Apparently, Braun had a long history of violence and had been sued as a predatory lender. When Trump commuted his sentence he was supposed to be cooperating in a big predatory lending case that fell apart once he was set free.

It was just another day in the Law and Order president’s administration.

What will Trump do now that Obama mocked his manhood?

In 2011 Obama humiliated Trump. In 2023 Trump posted Obama’s address & a Jan6er, Taylor Taranto, went there to kill him. What will Trump do now that Obama mocked his manhood?

On Friday Marcy Wheeler, @emptywheel, & Nicole Sandler talked how the Obama’s humiliated Trump & how he is responding following their speeches at the DNC.

Based on his calls into Fox & Newsmax after the end of Harris’ speech, it’s really getting under his skin. I’m loving it, but then again I’m a huge fan of the late night comedy hosts doing bits on Trump.

I also know that thatTrump really, really hates to be laughed at. When it happens to him his response is to say, “People are laughing at America!” (Hmm, I wonder what he said before he was President & associated himself with the country?)

Trump got back at people who laughed at him in 2011 with the classic, “I’ll show them!” and became President. But that wasn’t enough for him. He also did the rich person bully thing and sued people who challenged him.

What do bullies do to stop people from laughing at them?.They threaten to kill them. OR they have their henchmen threaten to kill them. There’s a reason he brings up Al Capone.

Robert De Niro as Al Capone holding a bat in the scene from the movie Untouchables right after this scene he hits and kills one of the people that he considers disloyal. Loyalty is one of Trump’s big issues and when people aren’t loyal he calls them out on social media for his followers to attack them.
Trump holding a bat like Al Capone in a photo next to Manhattan DAAlvin Bragg

Trump will want to get retribution against the people who laughed at him. It’s what he does.

Marcy reminds people of Taylor Taranto, a Jan 6er who went to Obama’s DC neighborhood in July 2023 after Trump posted Obama’s address on Truth Social. (NBC reporter Ryan Reilly said that he still can’t believe the whole Taylor Taranto story (link to his Twitter thread. )

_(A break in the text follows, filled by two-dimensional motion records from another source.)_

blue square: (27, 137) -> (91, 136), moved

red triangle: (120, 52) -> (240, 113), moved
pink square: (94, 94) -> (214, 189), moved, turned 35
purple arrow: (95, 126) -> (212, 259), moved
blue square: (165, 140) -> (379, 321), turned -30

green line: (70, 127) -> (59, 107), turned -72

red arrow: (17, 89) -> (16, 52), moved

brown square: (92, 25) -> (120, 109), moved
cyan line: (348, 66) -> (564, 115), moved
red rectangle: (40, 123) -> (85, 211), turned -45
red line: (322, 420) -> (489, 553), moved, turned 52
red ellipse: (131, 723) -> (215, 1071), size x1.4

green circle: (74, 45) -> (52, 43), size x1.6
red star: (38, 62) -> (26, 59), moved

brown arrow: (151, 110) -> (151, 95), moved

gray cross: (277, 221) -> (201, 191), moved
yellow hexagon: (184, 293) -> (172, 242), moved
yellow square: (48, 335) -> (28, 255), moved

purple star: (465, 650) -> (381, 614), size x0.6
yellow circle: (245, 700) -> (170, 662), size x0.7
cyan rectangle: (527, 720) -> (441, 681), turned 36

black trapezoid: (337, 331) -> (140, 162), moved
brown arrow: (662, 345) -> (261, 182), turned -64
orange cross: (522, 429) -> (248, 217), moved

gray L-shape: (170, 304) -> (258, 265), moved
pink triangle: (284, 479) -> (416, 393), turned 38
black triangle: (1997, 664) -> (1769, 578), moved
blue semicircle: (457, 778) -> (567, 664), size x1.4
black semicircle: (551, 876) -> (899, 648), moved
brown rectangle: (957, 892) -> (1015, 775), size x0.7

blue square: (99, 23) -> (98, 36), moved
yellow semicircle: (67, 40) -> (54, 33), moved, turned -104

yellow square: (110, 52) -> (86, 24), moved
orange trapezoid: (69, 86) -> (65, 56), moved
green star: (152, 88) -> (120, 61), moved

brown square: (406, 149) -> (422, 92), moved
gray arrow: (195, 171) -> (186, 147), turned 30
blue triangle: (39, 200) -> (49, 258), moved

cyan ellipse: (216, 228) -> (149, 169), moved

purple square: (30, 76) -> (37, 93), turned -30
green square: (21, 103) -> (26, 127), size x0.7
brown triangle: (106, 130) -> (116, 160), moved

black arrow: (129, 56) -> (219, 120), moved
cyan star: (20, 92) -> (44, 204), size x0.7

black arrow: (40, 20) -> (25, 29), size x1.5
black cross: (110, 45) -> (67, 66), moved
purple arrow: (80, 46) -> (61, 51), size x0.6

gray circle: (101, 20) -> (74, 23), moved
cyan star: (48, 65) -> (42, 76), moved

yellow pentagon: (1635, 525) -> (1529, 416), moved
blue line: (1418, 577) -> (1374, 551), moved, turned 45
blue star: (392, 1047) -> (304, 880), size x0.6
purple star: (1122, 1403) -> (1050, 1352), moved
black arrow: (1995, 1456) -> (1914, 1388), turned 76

Prosecutors say man went to Obama’s DC neighborhood after Trump posted what he claimed was the Obamas’ address CNN July 7, 2023

Taylor Taranto entering the Capitol on Jan 6th
Taylor Taranto with the gun in his car when he went to Obama’s Neighborhood.

He really wants people to fear and respect him. Like they do Kim Jung Un.

To make it personal, he tells his followers, they are laughing at you, not me!

As Marcy says later in the show, Trump will be pushing for political violence, but the media doesn’t feel it is their job to tell people how to respond to the threats. They just report it. The problem with that is that coverage only happens when the people getting threats tell the media. The media need to hear of the scale and scope of the threats so it registers. Like when the New York Court system Judicial Public Safety team briefed the media about all the threats Judge Engoron’s clerk got. Here is Lisa Rubin talking about the threats to Chris Hayes who FINALLY GOT IT.

Right now the owner of one of the big social media sites encourages threats of violence. That’s a problem. If Musk isn’t going to enforce his own TOS, we need to start reporting the people violating them to the entities that can take action. Like the FBI.

Here is the link to report people making threats.

Now this is the part of the post where I get mentally tired. I hear, “What’s the point? They won’t do anything about Trump. True. BUT, they ARE investigating threats from MAGA people to our elected representatives, election officials & workers. But they need to know about them.

Taylor Taranto’s threats came on Truth Social. The management at Truth Social cooperated with Law Enforcement to provide his information. This is a part of ALL social media Terms of Service. They SHOULD be removing the threats, but if they don’t, they STILL have to respond to a warrant from Law Enforcement. When we report violations to the social media sites, we also need to alert law enforcement.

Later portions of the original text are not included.